We also report the relative changes (there is always a degree of freedom to choose between multiplicative and additive effect in causal inference).

This type of varying-causal-assumption-as-much-as-you-can is what we recommend in workflow: when we have multiple plausible causal assumptions, report fits from all models (Fig 22 of the workflow paper).

But this graph leads to further questions. Recall the birthday model: if the there are fewer newborns in Halloween, then there have to be more on the days before or after. The same baby-has-to-go-somewhere logic applies here. Despite the overall excess mortality was likely negative starting from Feb 2020, we infer there was an increasing trend of mortality since the second half of 2020, especially for the age group 50–79. What we do not know for sure is whether, this positive excess mortality was a real temporal effect (a signal of gradual Covid infections), or a compensation for fewer deaths in the first half the year.
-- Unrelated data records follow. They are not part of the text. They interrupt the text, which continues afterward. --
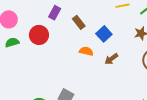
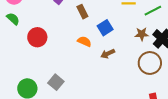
red circle: (39, 35) -> (37, 37), moved
green semicircle: (12, 42) -> (13, 19), turned 48

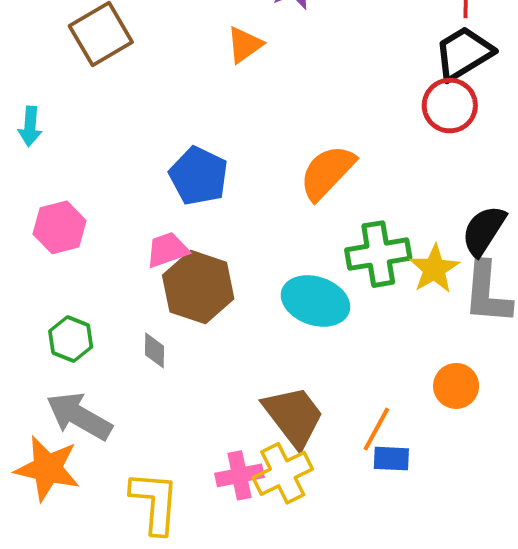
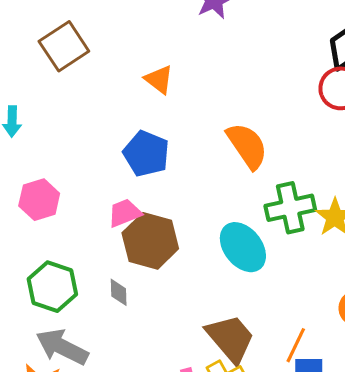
orange triangle: (245, 45) -> (159, 79), moved, turned -44
orange semicircle: (327, 172) -> (247, 146), turned 105
cyan ellipse: (315, 301) -> (243, 247), turned 36
green hexagon: (71, 339) -> (52, 287), size x1.4

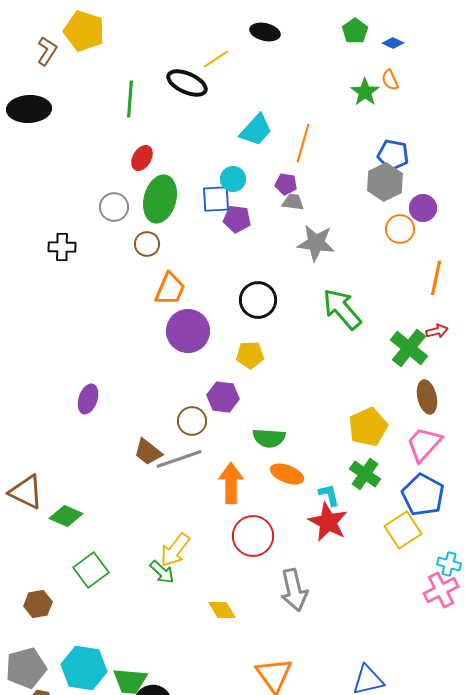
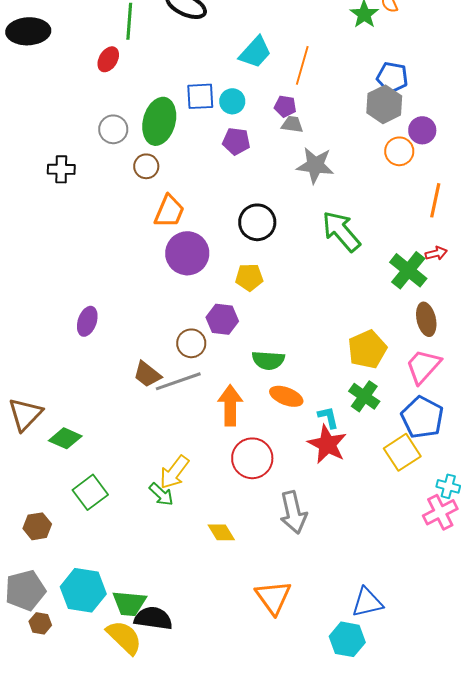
red ellipse: (142, 158) -> (108, 59), moved
blue square: (216, 199) -> (200, 96), moved
brown triangle: (26, 492) -> (25, 414), turned 48

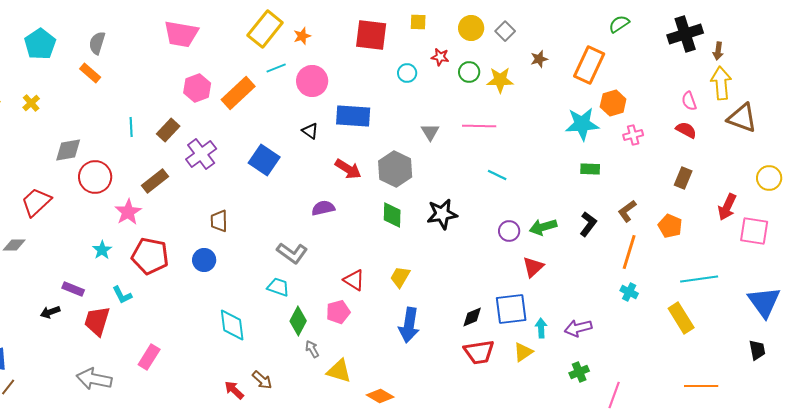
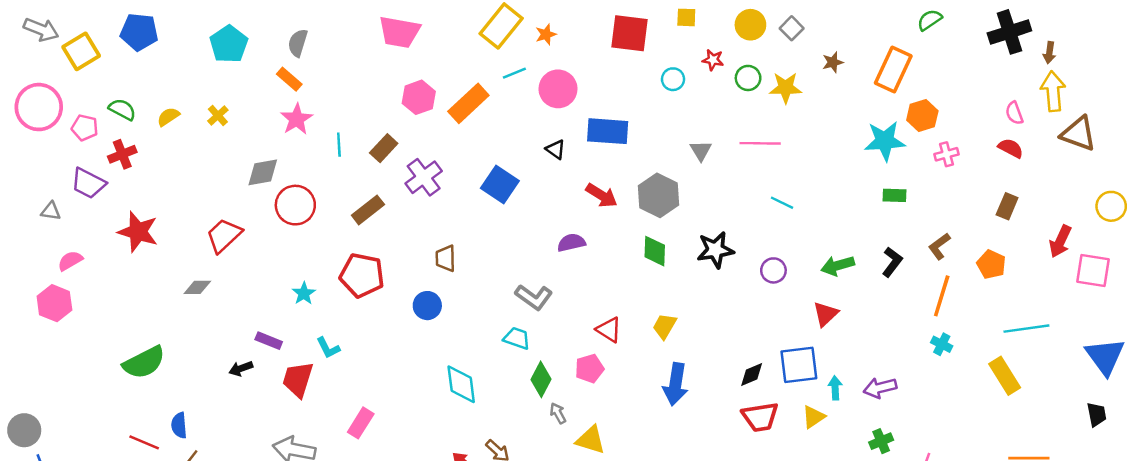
pink star: (128, 212) -> (297, 119), moved
purple circle: (509, 231) -> (773, 270), moved
red pentagon: (150, 256) -> (362, 275), moved

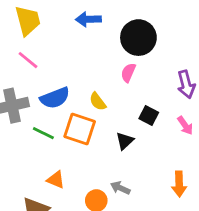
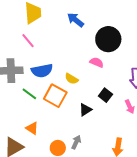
blue arrow: (88, 19) -> (76, 20), turned 30
pink semicircle: (128, 73) -> (97, 62), turned 80
yellow semicircle: (98, 102) -> (72, 79), turned -32
gray arrow: (120, 188) -> (76, 142), turned 80

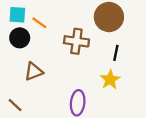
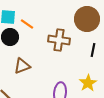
yellow star: (110, 80) -> (88, 83), moved

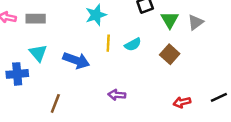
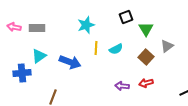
gray triangle: (196, 22) -> (167, 46), moved
cyan triangle: (38, 53) -> (39, 56), turned 35
purple arrow: (117, 95) -> (122, 86), moved
red arrow: (182, 102) -> (146, 83), moved

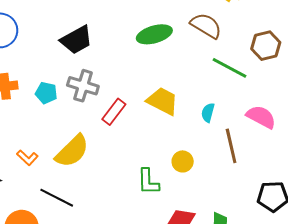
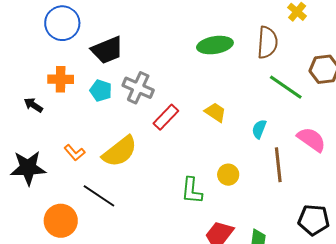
brown semicircle: (206, 26) -> (267, 42), turned 56
black trapezoid: (76, 40) -> (107, 50), moved
yellow trapezoid: (163, 101) -> (215, 112), size x0.7

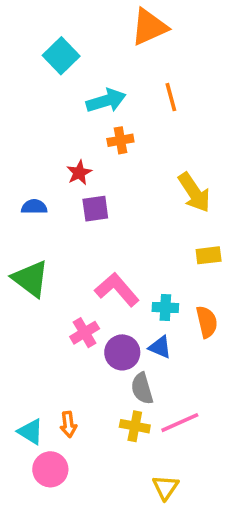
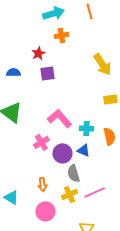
orange arrow: (68, 424) -> (42, 184), moved
yellow cross: (135, 426) -> (69, 194), turned -35
pink circle: (50, 469) -> (45, 211), moved

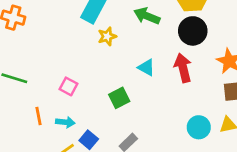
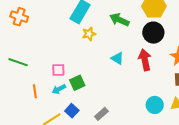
pink square: (69, 86) -> (58, 70), turned -32
green square: (119, 98) -> (77, 83), moved
cyan arrow: (65, 122) -> (59, 89), moved, turned 144

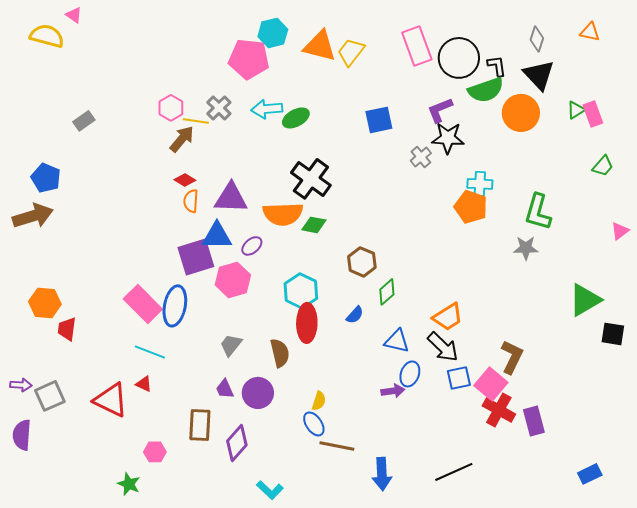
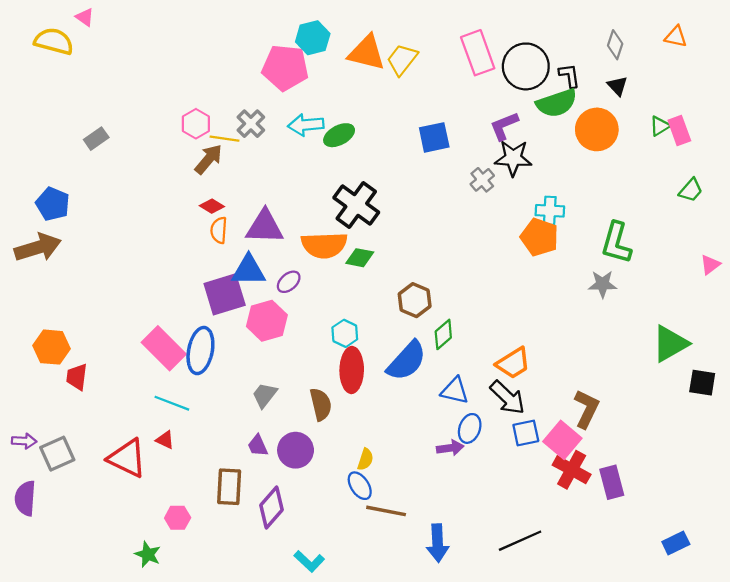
black triangle: (539, 75) -> (617, 86), size x0.6
cyan hexagon: (301, 291) -> (345, 333), size x0.7
blue semicircle: (355, 315) -> (407, 361), size x2.0

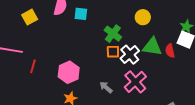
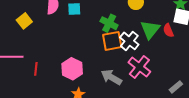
green triangle: (152, 47) -> (150, 30), turned -50
orange square: (113, 52) -> (112, 41), size x1.5
gray arrow: (106, 87) -> (111, 77), size x1.5

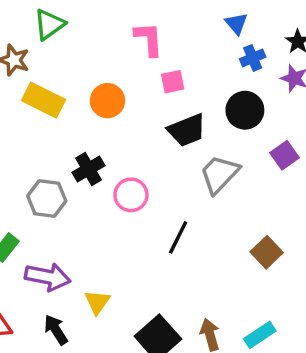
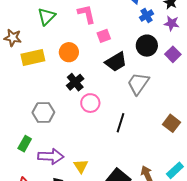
green triangle: (49, 24) -> (47, 16), moved
yellow rectangle: (43, 100) -> (33, 58), turned -30
purple square: (285, 155) -> (173, 54), moved
black cross: (88, 169) -> (75, 82), moved

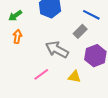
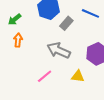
gray rectangle: (80, 31) -> (66, 23), moved

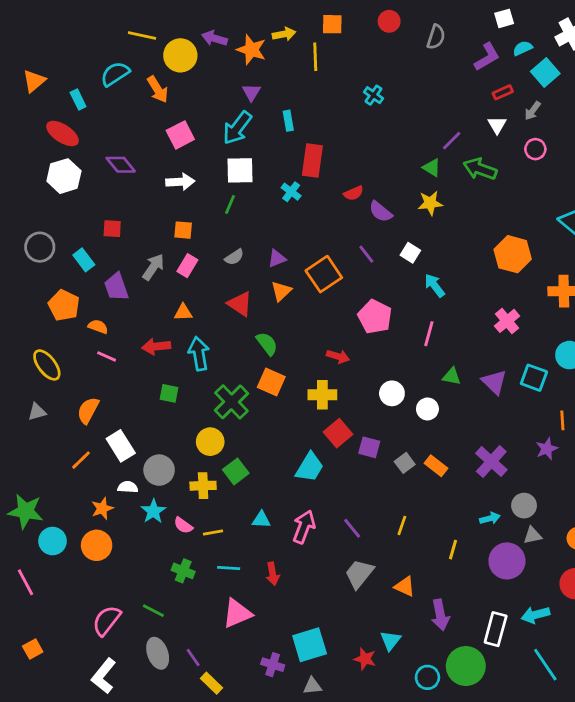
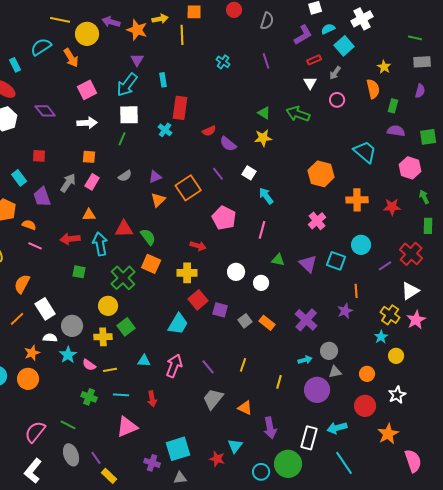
purple line: (452, 141) -> (266, 61), moved, turned -63
red triangle: (240, 304) -> (124, 229), moved, turned -36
Likewise, in many counties where there was a strong positive excess mortality in 2020, there could as well be a mortality decline in the following short term.  In the latter case, is this base-population change from the previous period (aka “dry tinder effect”, or the opposite wet tinder) part of the indirect effect, or mediation, of Covid-19? Or is it the confounder that we want to adjust for by fixing a constant population? The answer depends on how the “treatment” is defined, as akin to the ambiguity of a “race effect” in social science study.

7 thoughts on “Estimating excess mortality in rural Bangladesh from surveys and MRP

  1. “the survey population dynamically changed overtime because of possible migration, newborns, deaths, and survey drop-out, so we need some survival analysis”

    In your description of what you did, I don’t see anything I’d usually classify as a “survival analysis”. Is there a missing piece somewhere? Or did you just mean some sort of regression modeling to account for the changes in survey population?

  2. Hi Yuling, this is very interesting. Did you continue this work into 2021? Are you aware of other similar works in other parts of the world or Bangladesh?